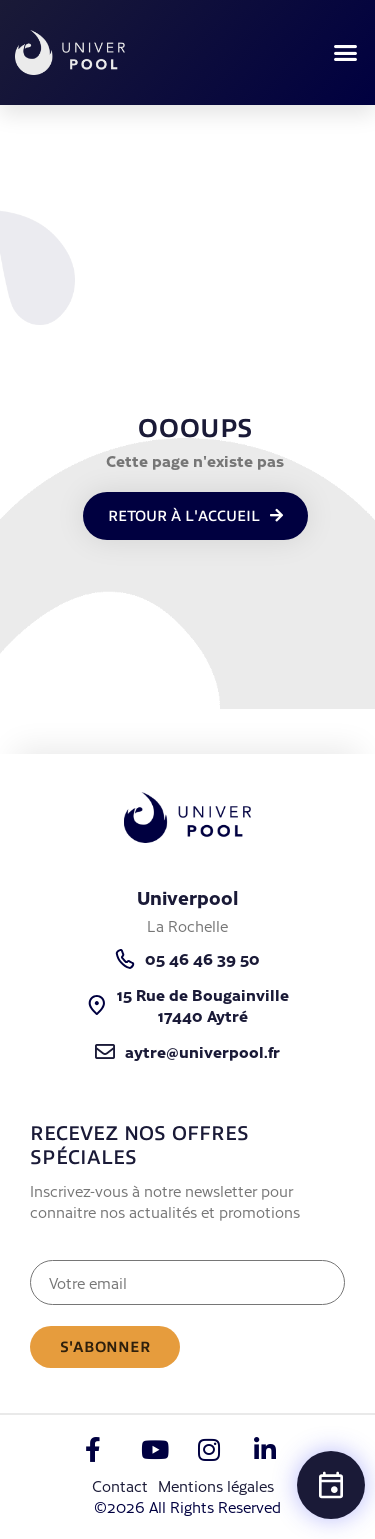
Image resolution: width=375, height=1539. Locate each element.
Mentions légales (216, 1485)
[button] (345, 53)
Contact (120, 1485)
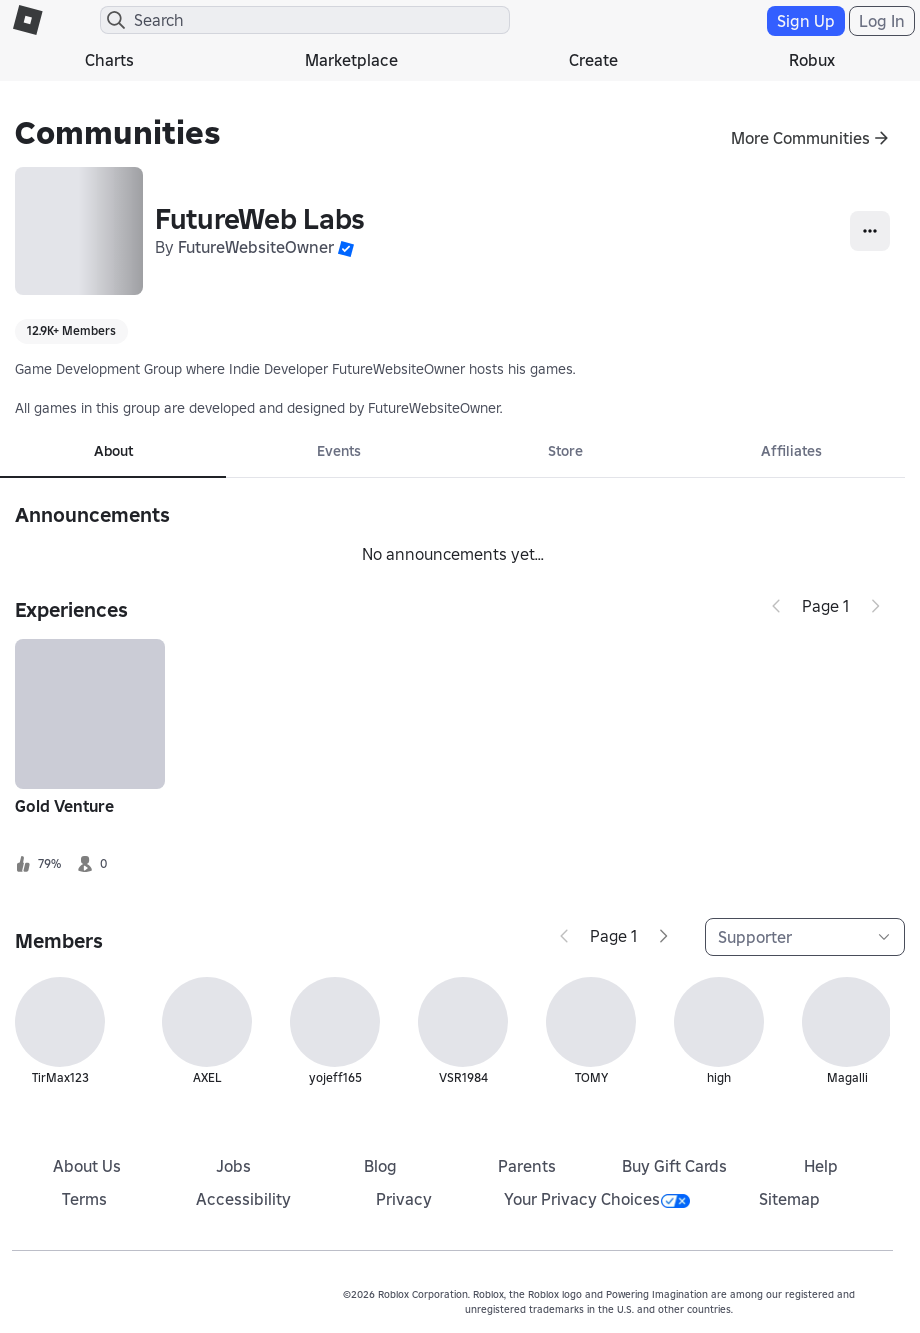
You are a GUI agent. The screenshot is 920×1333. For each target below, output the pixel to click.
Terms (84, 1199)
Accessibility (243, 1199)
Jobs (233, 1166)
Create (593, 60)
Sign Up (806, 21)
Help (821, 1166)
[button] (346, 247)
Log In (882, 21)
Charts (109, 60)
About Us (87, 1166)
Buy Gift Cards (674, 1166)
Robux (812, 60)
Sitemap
------------------------------------
Task prompt → Repeat the line containing "Help (821, 1166)" and all subsequent lines through the final line of the data, exactly and with no others.

Task answer →
Help (821, 1166)
[button] (346, 247)
Log In (882, 21)
Charts (109, 60)
About Us (87, 1166)
Buy Gift Cards (674, 1166)
Robux (812, 60)
Sitemap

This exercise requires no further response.